Take economists’ and others’ forecasts with rather more than a shovel-full of salt.
Economists like to use models of the world to predict likely outcomes – and if we ask economists for decimal-point precision they’ll provide it – but models are always wrong. They may be useful at explaining the past or pointing out potential unintended consequences of otherwise well-meaning financial initiatives, but no economic forecast can perform the feats its users have come to expect of it.

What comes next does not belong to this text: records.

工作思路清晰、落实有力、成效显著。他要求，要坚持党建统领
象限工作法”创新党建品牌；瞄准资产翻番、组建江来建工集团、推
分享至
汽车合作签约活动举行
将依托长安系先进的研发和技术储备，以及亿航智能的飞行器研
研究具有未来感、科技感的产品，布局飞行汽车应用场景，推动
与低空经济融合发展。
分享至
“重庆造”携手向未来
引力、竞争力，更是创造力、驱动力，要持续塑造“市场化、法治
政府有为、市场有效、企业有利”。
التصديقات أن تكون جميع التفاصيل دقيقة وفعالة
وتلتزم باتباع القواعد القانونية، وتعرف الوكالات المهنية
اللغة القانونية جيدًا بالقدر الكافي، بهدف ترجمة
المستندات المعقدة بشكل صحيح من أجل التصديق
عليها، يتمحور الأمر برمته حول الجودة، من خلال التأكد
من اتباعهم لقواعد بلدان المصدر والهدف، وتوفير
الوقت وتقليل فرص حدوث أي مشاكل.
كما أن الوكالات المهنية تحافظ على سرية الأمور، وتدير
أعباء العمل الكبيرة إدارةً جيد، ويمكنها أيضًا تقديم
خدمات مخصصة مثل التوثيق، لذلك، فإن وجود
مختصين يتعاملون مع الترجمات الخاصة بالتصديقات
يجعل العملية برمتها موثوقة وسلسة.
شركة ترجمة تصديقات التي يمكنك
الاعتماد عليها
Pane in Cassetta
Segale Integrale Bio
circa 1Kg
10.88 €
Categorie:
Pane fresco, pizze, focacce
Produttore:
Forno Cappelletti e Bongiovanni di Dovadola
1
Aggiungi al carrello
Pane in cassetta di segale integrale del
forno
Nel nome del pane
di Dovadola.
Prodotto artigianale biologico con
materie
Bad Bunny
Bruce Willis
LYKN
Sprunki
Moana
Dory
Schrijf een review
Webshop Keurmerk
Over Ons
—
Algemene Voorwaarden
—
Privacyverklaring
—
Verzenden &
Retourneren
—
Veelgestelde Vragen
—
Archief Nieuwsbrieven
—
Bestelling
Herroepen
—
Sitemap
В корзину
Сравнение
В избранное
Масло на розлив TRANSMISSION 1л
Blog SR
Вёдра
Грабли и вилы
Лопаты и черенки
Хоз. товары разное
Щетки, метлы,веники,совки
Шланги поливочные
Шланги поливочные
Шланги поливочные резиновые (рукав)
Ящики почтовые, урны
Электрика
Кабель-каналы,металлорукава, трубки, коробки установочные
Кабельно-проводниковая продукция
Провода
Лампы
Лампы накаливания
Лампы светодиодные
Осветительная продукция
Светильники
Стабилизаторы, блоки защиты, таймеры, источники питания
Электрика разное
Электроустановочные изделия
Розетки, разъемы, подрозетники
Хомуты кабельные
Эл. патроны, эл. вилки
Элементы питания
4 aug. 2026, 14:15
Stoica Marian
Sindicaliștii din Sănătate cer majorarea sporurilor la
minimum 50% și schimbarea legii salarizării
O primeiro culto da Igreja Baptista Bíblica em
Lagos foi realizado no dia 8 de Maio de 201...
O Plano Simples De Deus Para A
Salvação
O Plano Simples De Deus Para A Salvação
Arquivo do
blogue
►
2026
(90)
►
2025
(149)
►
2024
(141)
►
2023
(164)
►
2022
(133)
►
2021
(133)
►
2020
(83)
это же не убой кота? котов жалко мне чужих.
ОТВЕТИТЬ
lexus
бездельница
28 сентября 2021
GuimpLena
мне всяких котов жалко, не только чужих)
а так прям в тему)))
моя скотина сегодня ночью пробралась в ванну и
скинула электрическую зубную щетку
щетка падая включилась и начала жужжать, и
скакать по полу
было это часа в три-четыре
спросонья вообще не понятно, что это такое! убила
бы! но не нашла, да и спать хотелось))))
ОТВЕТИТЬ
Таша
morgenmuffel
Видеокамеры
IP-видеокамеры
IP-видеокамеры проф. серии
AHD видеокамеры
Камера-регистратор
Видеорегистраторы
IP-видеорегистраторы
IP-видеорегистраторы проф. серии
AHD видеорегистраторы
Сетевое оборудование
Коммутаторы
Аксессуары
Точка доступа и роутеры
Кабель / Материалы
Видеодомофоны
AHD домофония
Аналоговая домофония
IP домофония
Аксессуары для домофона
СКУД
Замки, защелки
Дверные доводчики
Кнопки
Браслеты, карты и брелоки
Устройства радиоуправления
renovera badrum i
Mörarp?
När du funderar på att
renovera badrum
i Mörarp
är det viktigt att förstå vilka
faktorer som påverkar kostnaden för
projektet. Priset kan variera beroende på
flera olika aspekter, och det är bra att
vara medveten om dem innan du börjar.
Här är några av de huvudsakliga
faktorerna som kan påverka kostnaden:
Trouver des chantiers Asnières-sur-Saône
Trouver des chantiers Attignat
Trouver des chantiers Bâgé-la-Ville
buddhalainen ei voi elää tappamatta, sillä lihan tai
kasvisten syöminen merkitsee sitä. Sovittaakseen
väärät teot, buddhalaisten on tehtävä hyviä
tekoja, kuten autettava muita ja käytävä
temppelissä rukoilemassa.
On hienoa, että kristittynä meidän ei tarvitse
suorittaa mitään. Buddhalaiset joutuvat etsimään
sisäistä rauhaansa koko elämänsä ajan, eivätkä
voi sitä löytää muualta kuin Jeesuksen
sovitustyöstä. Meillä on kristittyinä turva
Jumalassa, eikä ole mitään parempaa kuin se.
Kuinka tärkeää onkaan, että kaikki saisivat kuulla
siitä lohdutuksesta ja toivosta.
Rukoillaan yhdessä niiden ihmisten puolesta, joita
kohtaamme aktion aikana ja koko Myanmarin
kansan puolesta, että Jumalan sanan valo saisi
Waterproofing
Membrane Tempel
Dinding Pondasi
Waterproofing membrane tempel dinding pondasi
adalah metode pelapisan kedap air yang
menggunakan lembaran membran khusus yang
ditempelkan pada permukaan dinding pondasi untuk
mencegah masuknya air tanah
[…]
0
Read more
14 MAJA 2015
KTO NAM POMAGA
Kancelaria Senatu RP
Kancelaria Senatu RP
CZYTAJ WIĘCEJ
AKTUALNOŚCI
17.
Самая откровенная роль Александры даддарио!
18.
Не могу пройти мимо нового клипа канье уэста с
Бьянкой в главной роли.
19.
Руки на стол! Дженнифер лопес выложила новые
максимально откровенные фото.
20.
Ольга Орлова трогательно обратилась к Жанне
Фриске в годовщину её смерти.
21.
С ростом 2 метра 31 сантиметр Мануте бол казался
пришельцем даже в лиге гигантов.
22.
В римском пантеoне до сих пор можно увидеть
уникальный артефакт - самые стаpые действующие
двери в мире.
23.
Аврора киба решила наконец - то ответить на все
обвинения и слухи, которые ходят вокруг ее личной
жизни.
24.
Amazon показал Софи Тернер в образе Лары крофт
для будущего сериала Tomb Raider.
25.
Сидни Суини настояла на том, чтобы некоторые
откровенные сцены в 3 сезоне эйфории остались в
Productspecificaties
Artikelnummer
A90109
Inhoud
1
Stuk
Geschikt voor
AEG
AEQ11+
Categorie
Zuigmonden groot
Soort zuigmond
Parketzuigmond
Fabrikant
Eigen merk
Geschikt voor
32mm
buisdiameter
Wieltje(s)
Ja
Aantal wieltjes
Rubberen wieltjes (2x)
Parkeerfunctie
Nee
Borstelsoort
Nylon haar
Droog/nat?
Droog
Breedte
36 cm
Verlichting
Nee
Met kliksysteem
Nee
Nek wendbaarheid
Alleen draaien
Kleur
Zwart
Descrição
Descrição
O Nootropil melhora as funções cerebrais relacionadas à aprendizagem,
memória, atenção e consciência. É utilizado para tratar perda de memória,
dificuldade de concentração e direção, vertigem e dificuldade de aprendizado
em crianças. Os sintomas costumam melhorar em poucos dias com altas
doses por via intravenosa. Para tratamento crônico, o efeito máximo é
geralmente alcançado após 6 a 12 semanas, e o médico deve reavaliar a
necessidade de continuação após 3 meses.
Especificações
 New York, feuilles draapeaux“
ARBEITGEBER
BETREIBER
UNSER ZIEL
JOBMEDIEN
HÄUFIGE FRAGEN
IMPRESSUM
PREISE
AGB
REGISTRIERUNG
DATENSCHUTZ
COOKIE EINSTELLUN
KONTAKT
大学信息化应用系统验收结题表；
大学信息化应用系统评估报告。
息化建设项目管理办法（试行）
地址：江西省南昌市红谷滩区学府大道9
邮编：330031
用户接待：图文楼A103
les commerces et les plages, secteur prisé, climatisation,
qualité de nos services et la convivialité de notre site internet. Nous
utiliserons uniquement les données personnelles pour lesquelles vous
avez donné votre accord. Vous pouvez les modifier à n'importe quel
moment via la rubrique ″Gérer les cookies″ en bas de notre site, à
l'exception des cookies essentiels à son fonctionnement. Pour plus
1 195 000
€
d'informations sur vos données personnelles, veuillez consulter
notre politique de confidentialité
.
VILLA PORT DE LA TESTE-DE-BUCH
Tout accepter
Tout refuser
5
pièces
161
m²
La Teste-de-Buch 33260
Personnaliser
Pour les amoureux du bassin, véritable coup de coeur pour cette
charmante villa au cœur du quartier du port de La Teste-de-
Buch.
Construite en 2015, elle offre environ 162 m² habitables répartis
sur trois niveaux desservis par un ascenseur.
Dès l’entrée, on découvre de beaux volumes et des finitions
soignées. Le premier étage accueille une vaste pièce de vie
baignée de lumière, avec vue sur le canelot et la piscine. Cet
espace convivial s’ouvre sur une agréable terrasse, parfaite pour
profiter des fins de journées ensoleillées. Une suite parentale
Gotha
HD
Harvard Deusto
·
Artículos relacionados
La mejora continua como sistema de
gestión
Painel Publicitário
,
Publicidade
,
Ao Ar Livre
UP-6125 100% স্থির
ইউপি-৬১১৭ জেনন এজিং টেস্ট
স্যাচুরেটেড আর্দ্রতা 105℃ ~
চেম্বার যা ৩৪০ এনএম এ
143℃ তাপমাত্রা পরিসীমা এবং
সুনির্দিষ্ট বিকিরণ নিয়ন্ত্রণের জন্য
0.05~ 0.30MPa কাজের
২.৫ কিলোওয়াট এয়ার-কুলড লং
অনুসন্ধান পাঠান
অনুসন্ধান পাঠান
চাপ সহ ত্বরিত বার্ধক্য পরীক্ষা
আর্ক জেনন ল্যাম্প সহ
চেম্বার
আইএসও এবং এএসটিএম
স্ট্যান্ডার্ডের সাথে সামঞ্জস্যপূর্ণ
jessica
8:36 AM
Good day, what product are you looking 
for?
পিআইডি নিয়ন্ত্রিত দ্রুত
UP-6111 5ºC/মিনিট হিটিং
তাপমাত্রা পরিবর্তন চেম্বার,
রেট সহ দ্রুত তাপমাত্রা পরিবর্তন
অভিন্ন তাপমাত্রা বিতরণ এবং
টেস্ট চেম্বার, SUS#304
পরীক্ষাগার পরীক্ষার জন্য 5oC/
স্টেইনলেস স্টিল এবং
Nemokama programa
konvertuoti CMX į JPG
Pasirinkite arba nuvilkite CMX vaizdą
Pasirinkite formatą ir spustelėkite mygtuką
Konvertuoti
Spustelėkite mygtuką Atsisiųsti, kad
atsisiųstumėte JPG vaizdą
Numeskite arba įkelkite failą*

No one can forecast the future, but economists are especially useless at it. As the months pass, actual numbers will be revealed as companies publish their accounts, particularly at the half-year point where the full impact will have become clear. That may not be pretty, but as the rebound in April demonstrates, time in the market is more advantageous than timing the market.
Patience will remain a virtue however events unfold.